### Exercise input

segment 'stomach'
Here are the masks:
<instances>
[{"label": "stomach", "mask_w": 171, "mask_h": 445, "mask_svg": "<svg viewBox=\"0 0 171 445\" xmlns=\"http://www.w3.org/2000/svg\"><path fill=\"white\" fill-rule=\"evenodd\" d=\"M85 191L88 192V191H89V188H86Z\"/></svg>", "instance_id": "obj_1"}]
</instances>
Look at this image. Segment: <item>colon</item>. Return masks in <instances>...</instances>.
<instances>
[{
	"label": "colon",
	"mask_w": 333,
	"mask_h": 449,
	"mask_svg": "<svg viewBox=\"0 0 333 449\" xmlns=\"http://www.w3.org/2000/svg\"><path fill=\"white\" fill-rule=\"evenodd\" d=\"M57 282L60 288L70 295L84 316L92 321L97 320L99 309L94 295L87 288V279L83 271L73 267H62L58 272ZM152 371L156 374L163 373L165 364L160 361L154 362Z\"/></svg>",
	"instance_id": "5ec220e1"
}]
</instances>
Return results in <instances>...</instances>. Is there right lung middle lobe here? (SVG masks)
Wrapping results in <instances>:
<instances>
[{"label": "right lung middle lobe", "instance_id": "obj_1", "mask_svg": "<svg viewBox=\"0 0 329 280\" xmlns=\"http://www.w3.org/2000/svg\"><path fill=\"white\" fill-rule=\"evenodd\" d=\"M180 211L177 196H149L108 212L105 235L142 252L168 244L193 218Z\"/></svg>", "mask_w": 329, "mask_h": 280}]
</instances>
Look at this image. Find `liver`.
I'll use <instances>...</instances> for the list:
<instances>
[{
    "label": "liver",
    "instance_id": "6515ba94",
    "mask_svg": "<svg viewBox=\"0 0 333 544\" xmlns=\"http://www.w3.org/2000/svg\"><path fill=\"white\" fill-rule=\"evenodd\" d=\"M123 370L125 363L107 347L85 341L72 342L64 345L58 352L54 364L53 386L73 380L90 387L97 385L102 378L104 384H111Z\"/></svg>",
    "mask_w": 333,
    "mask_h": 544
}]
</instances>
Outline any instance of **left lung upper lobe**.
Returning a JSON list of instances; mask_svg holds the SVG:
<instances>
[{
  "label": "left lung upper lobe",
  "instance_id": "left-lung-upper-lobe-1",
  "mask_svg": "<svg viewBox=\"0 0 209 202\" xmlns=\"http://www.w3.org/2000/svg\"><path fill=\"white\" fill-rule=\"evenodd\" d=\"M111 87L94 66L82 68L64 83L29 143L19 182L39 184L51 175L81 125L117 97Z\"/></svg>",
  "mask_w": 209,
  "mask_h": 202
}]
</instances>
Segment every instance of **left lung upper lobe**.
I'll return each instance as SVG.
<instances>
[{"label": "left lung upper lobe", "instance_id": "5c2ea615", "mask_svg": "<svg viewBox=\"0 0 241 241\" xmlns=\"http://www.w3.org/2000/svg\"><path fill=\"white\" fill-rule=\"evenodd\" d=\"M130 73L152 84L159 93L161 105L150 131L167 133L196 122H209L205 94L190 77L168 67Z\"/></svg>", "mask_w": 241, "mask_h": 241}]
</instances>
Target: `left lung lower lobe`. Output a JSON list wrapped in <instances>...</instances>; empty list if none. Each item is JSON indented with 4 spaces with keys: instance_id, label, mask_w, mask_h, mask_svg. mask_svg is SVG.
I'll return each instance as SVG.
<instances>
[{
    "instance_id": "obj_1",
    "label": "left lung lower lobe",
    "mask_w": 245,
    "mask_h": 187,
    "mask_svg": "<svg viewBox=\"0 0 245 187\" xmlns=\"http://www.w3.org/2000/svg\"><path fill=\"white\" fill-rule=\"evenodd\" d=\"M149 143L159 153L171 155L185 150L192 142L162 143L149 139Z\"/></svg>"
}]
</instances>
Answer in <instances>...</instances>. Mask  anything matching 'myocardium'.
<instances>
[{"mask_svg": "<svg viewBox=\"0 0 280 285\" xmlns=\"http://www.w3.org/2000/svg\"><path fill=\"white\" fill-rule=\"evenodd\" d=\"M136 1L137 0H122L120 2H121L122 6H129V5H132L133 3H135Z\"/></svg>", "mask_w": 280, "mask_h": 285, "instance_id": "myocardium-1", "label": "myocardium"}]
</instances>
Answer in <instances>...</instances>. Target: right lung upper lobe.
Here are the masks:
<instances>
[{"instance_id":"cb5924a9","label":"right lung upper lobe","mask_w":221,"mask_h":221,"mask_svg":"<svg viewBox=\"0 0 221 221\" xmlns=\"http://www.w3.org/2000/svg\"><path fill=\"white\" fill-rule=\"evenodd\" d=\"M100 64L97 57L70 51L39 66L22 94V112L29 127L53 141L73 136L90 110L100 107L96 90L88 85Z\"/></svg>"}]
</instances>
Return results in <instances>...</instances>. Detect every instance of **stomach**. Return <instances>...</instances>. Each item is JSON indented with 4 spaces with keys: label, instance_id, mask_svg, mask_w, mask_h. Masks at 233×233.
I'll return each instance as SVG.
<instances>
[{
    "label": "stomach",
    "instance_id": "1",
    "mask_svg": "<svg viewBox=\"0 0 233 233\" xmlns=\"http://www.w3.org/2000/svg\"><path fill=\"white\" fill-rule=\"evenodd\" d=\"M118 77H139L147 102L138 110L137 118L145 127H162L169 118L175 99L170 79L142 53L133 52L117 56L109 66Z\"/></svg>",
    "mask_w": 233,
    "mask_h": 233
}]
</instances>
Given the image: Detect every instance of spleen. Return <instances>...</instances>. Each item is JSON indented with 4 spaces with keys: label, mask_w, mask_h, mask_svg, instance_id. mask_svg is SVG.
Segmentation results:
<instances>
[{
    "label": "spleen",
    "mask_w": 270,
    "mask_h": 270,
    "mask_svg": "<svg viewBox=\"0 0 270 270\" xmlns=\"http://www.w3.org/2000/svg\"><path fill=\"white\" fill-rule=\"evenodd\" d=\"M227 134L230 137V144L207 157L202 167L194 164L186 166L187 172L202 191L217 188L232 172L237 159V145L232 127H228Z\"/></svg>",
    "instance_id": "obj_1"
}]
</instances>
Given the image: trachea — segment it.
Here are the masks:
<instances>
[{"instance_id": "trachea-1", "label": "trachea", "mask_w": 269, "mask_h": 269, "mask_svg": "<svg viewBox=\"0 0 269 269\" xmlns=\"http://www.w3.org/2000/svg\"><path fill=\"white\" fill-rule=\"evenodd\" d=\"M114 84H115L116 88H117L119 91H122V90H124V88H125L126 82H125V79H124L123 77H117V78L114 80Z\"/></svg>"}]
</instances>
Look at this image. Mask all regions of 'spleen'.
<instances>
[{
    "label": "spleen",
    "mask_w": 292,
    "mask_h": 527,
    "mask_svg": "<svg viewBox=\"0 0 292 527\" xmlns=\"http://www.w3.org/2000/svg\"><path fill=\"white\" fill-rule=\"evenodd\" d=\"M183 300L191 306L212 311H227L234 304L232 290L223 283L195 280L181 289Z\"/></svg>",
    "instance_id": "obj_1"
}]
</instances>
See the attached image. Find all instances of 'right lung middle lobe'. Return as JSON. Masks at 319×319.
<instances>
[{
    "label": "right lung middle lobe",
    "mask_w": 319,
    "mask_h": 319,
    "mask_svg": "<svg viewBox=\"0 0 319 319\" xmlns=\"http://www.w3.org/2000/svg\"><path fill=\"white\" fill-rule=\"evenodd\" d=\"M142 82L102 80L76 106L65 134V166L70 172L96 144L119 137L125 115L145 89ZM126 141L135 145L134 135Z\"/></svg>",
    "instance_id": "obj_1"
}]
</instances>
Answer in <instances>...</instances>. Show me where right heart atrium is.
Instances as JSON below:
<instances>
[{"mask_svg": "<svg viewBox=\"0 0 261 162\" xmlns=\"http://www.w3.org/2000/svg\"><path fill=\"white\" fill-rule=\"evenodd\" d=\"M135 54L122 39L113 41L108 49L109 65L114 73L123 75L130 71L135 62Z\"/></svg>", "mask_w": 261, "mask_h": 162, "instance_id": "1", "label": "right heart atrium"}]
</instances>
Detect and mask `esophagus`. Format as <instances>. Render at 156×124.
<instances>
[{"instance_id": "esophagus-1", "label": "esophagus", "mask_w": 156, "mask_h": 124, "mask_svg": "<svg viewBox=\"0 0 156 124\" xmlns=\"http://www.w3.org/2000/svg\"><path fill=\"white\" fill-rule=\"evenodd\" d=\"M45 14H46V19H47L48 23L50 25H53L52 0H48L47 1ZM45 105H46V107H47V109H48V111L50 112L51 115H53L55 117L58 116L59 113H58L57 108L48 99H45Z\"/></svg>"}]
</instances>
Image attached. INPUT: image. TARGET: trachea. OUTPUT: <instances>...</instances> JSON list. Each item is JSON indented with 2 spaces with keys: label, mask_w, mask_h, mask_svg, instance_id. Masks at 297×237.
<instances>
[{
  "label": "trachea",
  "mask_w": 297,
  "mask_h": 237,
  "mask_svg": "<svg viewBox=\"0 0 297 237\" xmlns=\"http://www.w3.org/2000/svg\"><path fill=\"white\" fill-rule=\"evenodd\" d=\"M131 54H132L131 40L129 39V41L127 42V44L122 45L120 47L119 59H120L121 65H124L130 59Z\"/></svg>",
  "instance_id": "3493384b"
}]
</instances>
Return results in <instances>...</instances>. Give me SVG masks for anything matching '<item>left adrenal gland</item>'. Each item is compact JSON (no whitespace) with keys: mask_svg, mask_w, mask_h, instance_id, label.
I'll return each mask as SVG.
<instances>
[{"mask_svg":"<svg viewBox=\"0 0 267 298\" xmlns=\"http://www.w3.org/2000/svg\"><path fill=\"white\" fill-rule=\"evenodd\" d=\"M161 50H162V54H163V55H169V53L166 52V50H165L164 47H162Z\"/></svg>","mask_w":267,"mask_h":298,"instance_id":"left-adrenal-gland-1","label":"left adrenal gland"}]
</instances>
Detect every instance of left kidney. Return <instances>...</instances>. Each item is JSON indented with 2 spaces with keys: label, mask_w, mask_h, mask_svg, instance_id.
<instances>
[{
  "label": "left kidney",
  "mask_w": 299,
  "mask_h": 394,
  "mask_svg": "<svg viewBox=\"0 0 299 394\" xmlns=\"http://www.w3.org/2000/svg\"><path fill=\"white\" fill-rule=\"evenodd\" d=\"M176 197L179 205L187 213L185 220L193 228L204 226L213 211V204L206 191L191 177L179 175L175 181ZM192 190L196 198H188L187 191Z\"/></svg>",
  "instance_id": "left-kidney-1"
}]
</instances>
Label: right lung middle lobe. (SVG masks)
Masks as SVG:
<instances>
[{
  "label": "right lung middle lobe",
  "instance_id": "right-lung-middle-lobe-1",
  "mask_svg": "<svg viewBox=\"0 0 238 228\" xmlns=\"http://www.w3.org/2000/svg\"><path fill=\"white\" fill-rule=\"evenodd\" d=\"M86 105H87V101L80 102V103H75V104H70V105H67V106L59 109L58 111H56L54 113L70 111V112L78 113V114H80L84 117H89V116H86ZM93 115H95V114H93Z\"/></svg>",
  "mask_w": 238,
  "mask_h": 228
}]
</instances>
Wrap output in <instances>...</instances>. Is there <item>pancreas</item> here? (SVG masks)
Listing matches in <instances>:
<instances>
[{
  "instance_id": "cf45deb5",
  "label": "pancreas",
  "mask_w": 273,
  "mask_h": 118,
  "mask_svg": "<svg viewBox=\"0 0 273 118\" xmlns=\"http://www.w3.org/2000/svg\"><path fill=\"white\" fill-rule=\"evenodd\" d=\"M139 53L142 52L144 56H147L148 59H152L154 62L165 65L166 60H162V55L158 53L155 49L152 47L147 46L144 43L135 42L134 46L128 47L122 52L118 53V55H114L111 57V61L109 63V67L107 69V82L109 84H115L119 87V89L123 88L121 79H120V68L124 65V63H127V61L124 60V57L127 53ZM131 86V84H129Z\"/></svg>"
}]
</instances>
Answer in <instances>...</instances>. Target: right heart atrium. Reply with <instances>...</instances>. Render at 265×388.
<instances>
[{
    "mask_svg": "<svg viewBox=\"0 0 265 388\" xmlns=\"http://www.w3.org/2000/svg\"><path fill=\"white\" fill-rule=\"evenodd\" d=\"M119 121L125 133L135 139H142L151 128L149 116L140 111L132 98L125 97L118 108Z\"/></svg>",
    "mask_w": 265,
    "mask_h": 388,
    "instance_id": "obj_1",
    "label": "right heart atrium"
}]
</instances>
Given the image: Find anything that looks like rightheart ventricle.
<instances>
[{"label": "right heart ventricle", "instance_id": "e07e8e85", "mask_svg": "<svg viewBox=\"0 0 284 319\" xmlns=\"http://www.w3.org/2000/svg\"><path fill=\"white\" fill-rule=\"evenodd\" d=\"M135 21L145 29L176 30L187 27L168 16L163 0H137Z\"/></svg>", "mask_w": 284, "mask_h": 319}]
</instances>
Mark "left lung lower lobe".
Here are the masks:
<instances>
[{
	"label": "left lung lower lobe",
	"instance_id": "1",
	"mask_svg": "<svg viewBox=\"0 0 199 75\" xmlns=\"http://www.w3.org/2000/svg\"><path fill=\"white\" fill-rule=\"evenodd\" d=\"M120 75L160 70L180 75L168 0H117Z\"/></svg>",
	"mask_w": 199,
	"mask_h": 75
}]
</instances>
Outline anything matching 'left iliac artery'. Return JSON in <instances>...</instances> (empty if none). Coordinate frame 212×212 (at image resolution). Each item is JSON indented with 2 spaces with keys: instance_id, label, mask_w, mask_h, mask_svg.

### Task requirements
Your answer must be the line containing "Answer in <instances>...</instances>. Target: right heart" through the last line above, copied exactly, with nothing added.

### Answer section
Answer in <instances>...</instances>. Target: right heart atrium. Reply with <instances>...</instances>. Render at 265×388.
<instances>
[{
    "mask_svg": "<svg viewBox=\"0 0 265 388\" xmlns=\"http://www.w3.org/2000/svg\"><path fill=\"white\" fill-rule=\"evenodd\" d=\"M119 121L125 133L135 139H142L151 128L149 116L140 111L132 98L125 97L118 108Z\"/></svg>",
    "mask_w": 265,
    "mask_h": 388,
    "instance_id": "obj_1",
    "label": "right heart atrium"
}]
</instances>
Given the image: Find anything that looks like rightheart ventricle.
<instances>
[{"label": "right heart ventricle", "instance_id": "e07e8e85", "mask_svg": "<svg viewBox=\"0 0 284 319\" xmlns=\"http://www.w3.org/2000/svg\"><path fill=\"white\" fill-rule=\"evenodd\" d=\"M135 21L145 29L176 30L187 27L168 16L163 0H137Z\"/></svg>", "mask_w": 284, "mask_h": 319}]
</instances>
Mark "left lung lower lobe".
Here are the masks:
<instances>
[{
	"label": "left lung lower lobe",
	"instance_id": "1",
	"mask_svg": "<svg viewBox=\"0 0 199 75\" xmlns=\"http://www.w3.org/2000/svg\"><path fill=\"white\" fill-rule=\"evenodd\" d=\"M120 75L160 70L180 75L168 0H117Z\"/></svg>",
	"mask_w": 199,
	"mask_h": 75
}]
</instances>
Outline anything matching 'left iliac artery'. Return JSON in <instances>...</instances> (empty if none). Coordinate frame 212×212 (at image resolution). Each item is JSON indented with 2 spaces with keys: instance_id, label, mask_w, mask_h, mask_svg.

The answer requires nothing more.